What I think you saw in 1989, 20 years ago in the Tiananmen democracy protest, was a sense among the students and all the people who cheered them on in 100 cities that there must be a better way to govern the country than the use of police and the use of armed force and the lack of a space in which intelligent people could operate and perhaps give their suggestions to the government.

And what I think has happened in the meanwhile has been that the response of the government has been to say OK you can have a bit more space in private and we will let you have that as long as you do not go to Tiananmen Square and denounce the government. So there is an implicit social contract that has been functioning ever since the Tiananmen protest 20 years ago.

RFE/RL: It is always difficult, even dangerous, to try to predict the future. But do you envision the status quo continuing indefinitely in the interest of stability? Or do you expect that China will ultimately develop a more pluralistic form of government and, if so, what might that look like?

MacFarquhar:
If you look at China's neighbor Japan, which in the past has borrowed so much from China but which China tried to emulate at the beginning of the 20th century, you will see that they have a democratic system there but no one would claim that it was a replica of the Western democratic system except in the most bare essentials, and I suspect that at some point the Chinese will move toward some form of more plural political system but it won't necessarily be anything like the Japanese system or, indeed, the American system.

It will be a functioning form of democracy and it may well be like the former the Soviet Union that some parts of China will be more democratic than others simply because of greater economic prosperity and greater education of the population, but it will be different. But I don't think that you can rule out, in fact I would rule in, at some point in the future, a transformation of China into a more plural political system.

I think one of the real underlying problems of people who say China needs stability was expressed to me some years ago by a very distinguished academic Mandarin, so to speak, and that was when I asked this person what do you think about the prospects for democracy in China. And the answer was very revealing, this was a member of the Communist Party: "Look we have been ruled by peasants for the past 40 years or more," (by peasants she meant a peasant-based Communist Party) "if we have the vote, if we have democracy, we will be ruled by the peasants forever."

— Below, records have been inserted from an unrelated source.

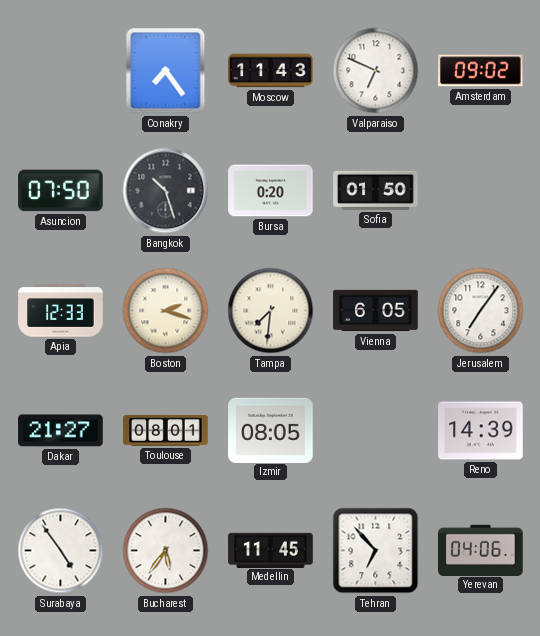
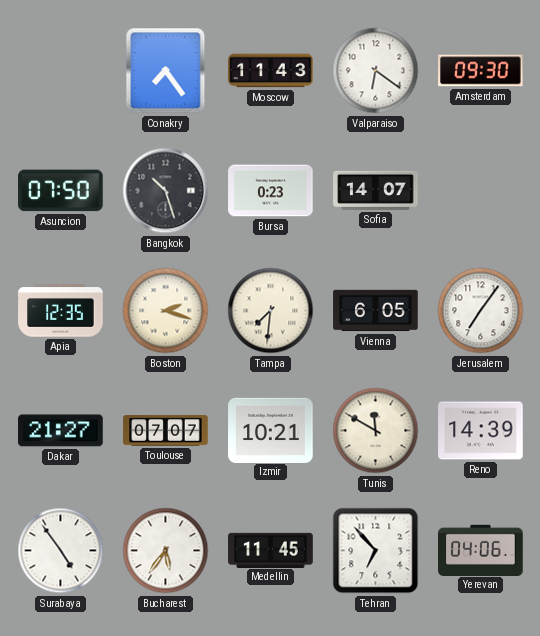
Valparaiso: 6:49 -> 6:21
Amsterdam: 09:02 -> 09:30
Bursa: 0:20 -> 0:23
Sofia: 01:50 -> 14:07
Apia: 12:33 -> 12:35
Toulouse: 08:01 -> 07:07
Izmir: 08:05 -> 10:21
Tunis: none -> 11:50
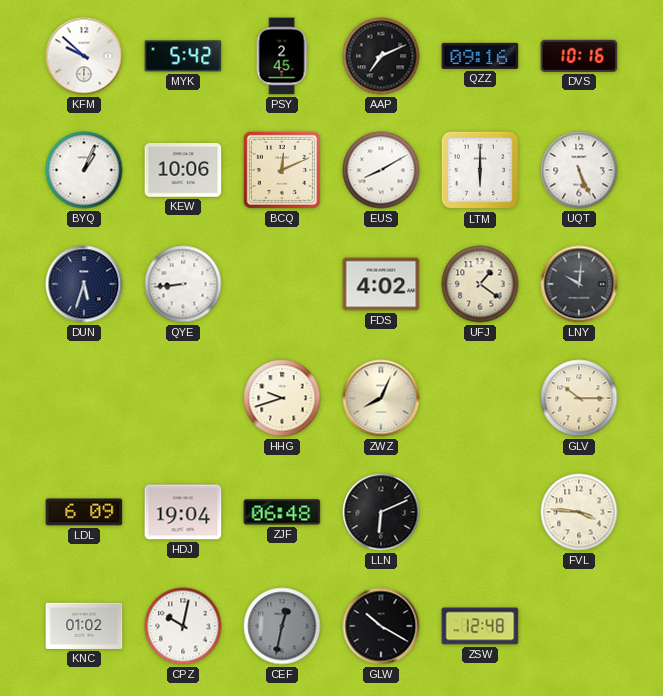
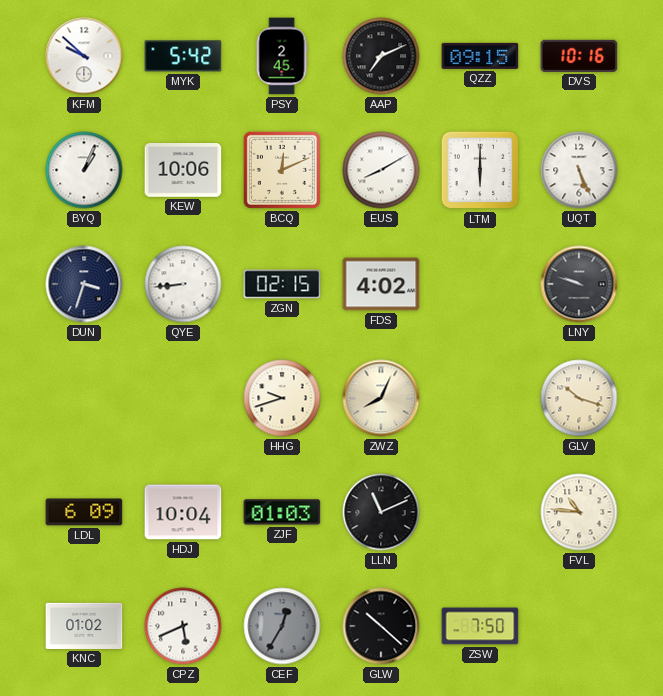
QZZ: 09:16 -> 09:15
DUN: 5:33 -> 3:33
ZGN: none -> 02:15
UFJ: 1:21 -> none
LNY: 10:01 -> 9:48
GLV: 10:15 -> 10:18
HDJ: 19:04 -> 10:04
ZJF: 06:48 -> 01:03
LLN: 6:11 -> 11:11
FVL: 3:46 -> 10:46
CPZ: 10:02 -> 5:41
CEF: 12:32 -> 12:35
GLW: 10:20 -> 10:22
ZSW: 12:48 -> 7:50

And I think what you have got in China is an educated class, the businessmen who don't want any trouble from the workers and want the Party to keep them in order, and a Mandarin class who have finally recovered the position they had down through the ages of being advisers to the government and don't want to be put to one side by electoral considerations and the government listening to the broad masses, as they call them. So I think that there is certainly a great deal of antagonism to the idea of a more plural system, an antagonism in the most unlikely places.

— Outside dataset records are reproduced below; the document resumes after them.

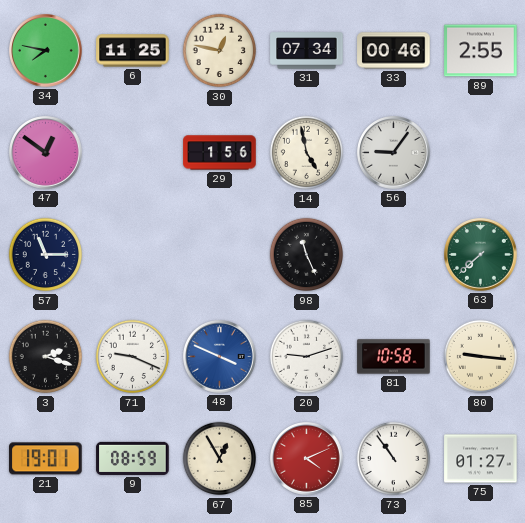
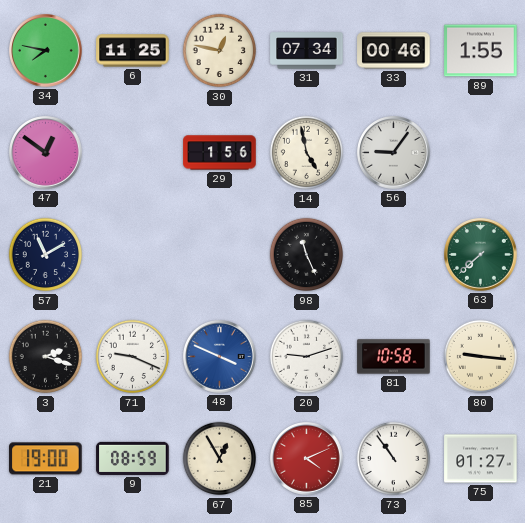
89: 2:55 -> 1:55
57: 11:15 -> 11:10
21: 19:01 -> 19:00
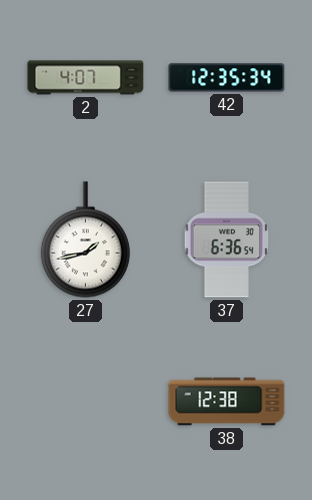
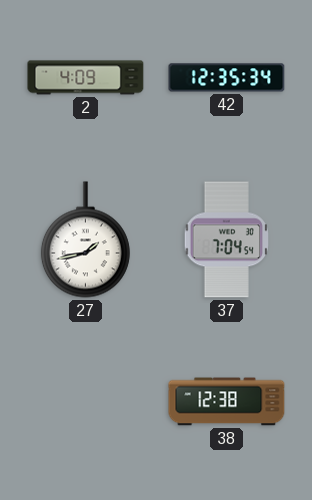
2: 4:07 -> 4:09
37: 6:36 -> 7:04
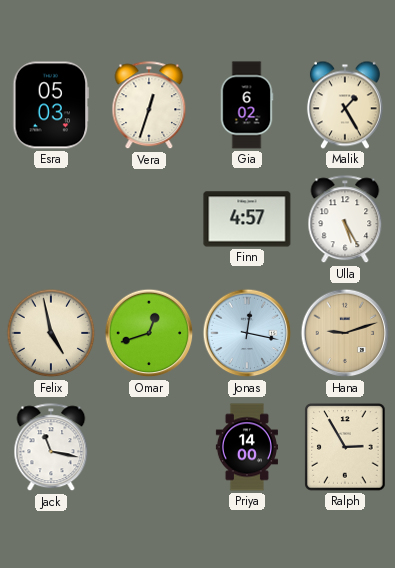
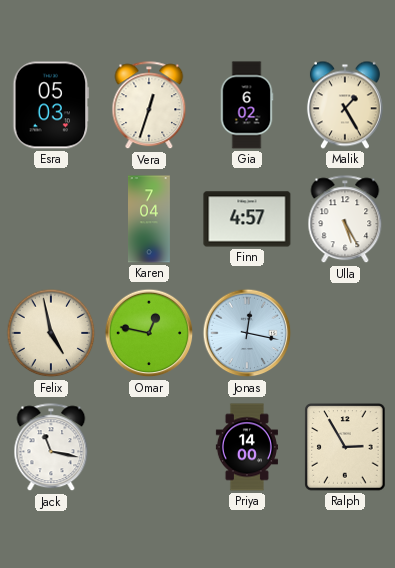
Karen: none -> 7:04
Omar: 12:42 -> 12:47
Hana: 9:12 -> none
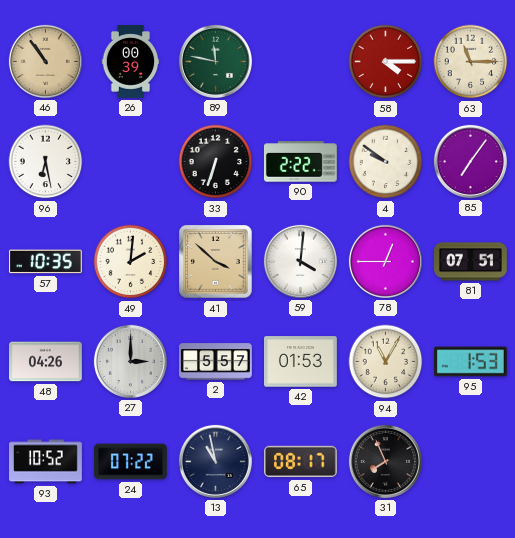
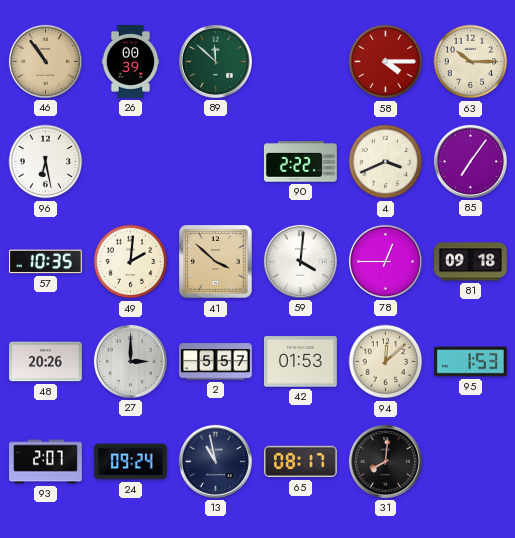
89: 11:47 -> 11:52
63: 11:15 -> 10:15
33: 6:33 -> none
4: 9:51 -> 3:41
81: 07:51 -> 09:18
48: 04:26 -> 20:26
94: 11:05 -> 12:08
93: 10:52 -> 2:07
24: 07:22 -> 09:24
31: 7:56 -> 8:01
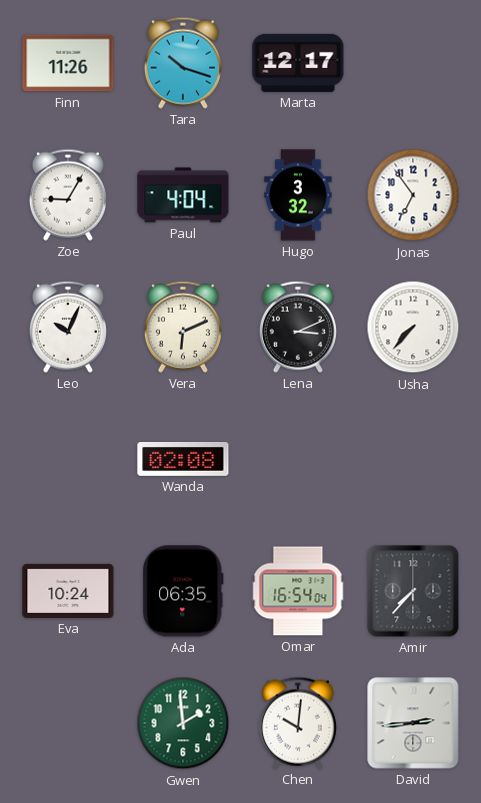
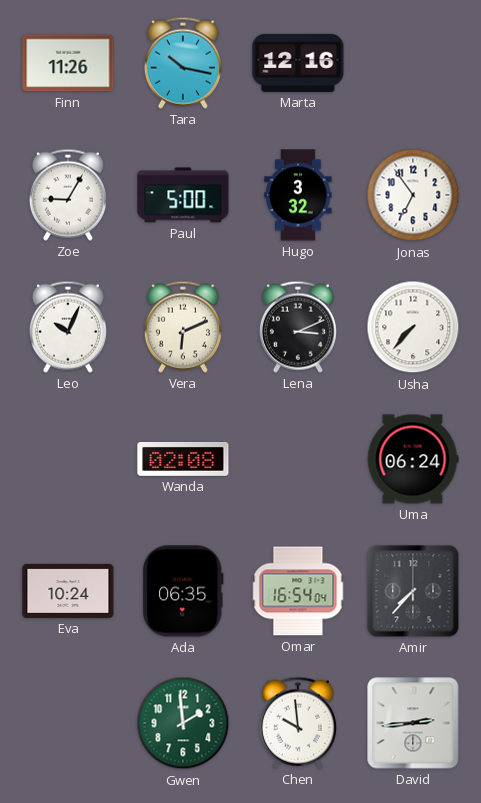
Tara: 10:18 -> 10:17
Marta: 12:17 -> 12:16
Paul: 4:04 -> 5:00
Uma: none -> 06:24
Chen: 10:01 -> 9:59
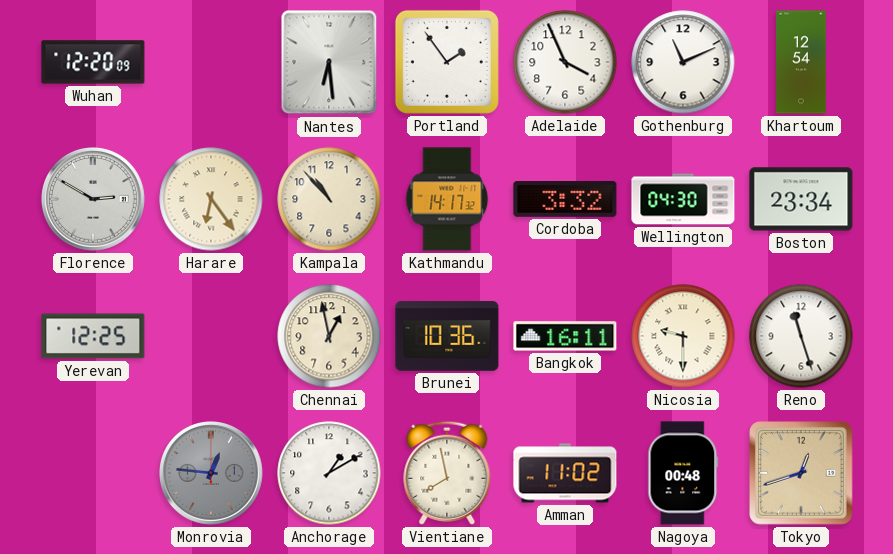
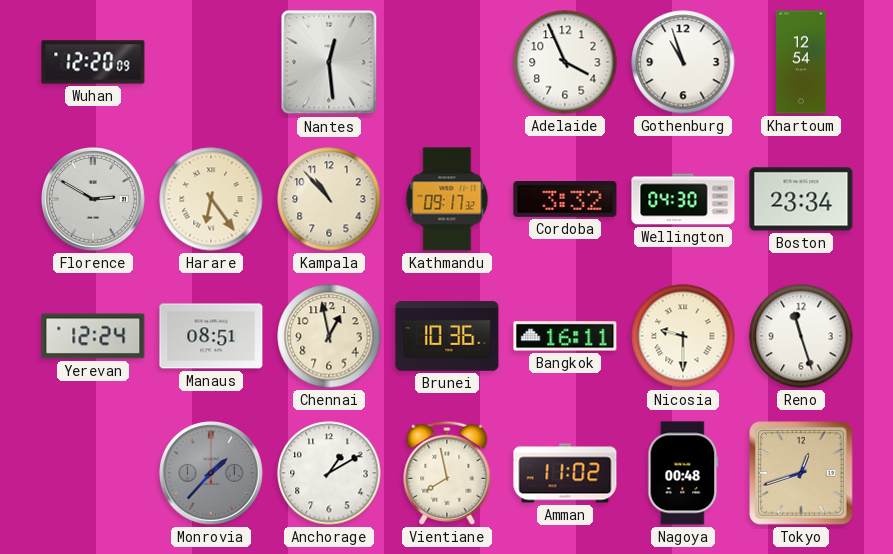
Nantes: 6:29 -> 12:29
Portland: 1:54 -> none
Gothenburg: 11:11 -> 10:57
Kathmandu: 14:17 -> 09:17
Yerevan: 12:25 -> 12:24
Manaus: none -> 08:51
Monrovia: 12:46 -> 1:37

What therefore has to happen, to take Mao's words, is there has to be a series of sparks that would unite a nationwide protest against the government. That is what happened in 1989 when there were demonstrations in a 100 cities.

What that spark would be, the first spark, I don't know, but I think that the Chinese government is very worried about that and that is why it is taking enormous care to block all kind of information coming in from the outside world about the 20th anniversary of Tiananmen. It has not exorcised that ghost and it is continually in fear of the ghost returning to threaten the party.